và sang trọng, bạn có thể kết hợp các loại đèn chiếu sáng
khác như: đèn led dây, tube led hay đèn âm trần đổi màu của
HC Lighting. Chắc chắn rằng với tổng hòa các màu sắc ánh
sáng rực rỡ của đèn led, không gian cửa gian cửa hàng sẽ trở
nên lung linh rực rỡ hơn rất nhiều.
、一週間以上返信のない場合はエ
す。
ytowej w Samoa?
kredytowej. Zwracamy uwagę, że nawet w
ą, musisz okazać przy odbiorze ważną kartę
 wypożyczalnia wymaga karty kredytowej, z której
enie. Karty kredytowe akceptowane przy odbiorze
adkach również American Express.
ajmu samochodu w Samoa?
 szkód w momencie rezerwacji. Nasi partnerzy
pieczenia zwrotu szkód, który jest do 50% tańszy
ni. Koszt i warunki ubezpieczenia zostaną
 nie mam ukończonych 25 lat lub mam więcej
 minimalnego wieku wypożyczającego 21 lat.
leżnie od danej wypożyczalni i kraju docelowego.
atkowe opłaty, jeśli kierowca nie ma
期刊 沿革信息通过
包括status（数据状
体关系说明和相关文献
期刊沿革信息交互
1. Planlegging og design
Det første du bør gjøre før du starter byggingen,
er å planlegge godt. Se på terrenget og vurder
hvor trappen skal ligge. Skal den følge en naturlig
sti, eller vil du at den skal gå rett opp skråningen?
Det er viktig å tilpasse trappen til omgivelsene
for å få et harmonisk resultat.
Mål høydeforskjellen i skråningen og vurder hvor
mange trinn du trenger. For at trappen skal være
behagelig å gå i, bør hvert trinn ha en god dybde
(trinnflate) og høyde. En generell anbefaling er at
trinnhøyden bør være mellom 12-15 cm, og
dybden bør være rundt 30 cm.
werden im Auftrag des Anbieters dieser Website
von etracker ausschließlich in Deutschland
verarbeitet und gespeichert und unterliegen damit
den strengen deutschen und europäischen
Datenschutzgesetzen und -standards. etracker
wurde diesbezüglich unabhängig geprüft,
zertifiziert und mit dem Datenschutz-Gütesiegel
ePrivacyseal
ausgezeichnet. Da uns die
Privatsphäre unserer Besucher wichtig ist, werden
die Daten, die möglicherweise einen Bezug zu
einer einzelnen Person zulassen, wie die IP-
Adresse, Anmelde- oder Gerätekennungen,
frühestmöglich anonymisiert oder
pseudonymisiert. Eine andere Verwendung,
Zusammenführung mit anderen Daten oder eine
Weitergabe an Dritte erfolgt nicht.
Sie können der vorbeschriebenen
____
→ WHAT IS EXPECTED:
All of the records should be transcribed exactly, with nothing left out.

→ ANSWER SECTION:
và sang trọng, bạn có thể kết hợp các loại đèn chiếu sáng
khác như: đèn led dây, tube led hay đèn âm trần đổi màu của
HC Lighting. Chắc chắn rằng với tổng hòa các màu sắc ánh
sáng rực rỡ của đèn led, không gian cửa gian cửa hàng sẽ trở
nên lung linh rực rỡ hơn rất nhiều.
、一週間以上返信のない場合はエ
す。
ytowej w Samoa?
kredytowej. Zwracamy uwagę, że nawet w
ą, musisz okazać przy odbiorze ważną kartę
 wypożyczalnia wymaga karty kredytowej, z której
enie. Karty kredytowe akceptowane przy odbiorze
adkach również American Express.
ajmu samochodu w Samoa?
 szkód w momencie rezerwacji. Nasi partnerzy
pieczenia zwrotu szkód, który jest do 50% tańszy
ni. Koszt i warunki ubezpieczenia zostaną
 nie mam ukończonych 25 lat lub mam więcej
 minimalnego wieku wypożyczającego 21 lat.
leżnie od danej wypożyczalni i kraju docelowego.
atkowe opłaty, jeśli kierowca nie ma
期刊 沿革信息通过
包括status（数据状
体关系说明和相关文献
期刊沿革信息交互
1. Planlegging og design
Det første du bør gjøre før du starter byggingen,
er å planlegge godt. Se på terrenget og vurder
hvor trappen skal ligge. Skal den følge en naturlig
sti, eller vil du at den skal gå rett opp skråningen?
Det er viktig å tilpasse trappen til omgivelsene
for å få et harmonisk resultat.
Mål høydeforskjellen i skråningen og vurder hvor
mange trinn du trenger. For at trappen skal være
behagelig å gå i, bør hvert trinn ha en god dybde
(trinnflate) og høyde. En generell anbefaling er at
trinnhøyden bør være mellom 12-15 cm, og
dybden bør være rundt 30 cm.
werden im Auftrag des Anbieters dieser Website
von etracker ausschließlich in Deutschland
verarbeitet und gespeichert und unterliegen damit
den strengen deutschen und europäischen
Datenschutzgesetzen und -standards. etracker
wurde diesbezüglich unabhängig geprüft,
zertifiziert und mit dem Datenschutz-Gütesiegel
ePrivacyseal
ausgezeichnet. Da uns die
Privatsphäre unserer Besucher wichtig ist, werden
die Daten, die möglicherweise einen Bezug zu
einer einzelnen Person zulassen, wie die IP-
Adresse, Anmelde- oder Gerätekennungen,
frühestmöglich anonymisiert oder
pseudonymisiert. Eine andere Verwendung,
Zusammenführung mit anderen Daten oder eine
Weitergabe an Dritte erfolgt nicht.
Sie können der vorbeschriebenen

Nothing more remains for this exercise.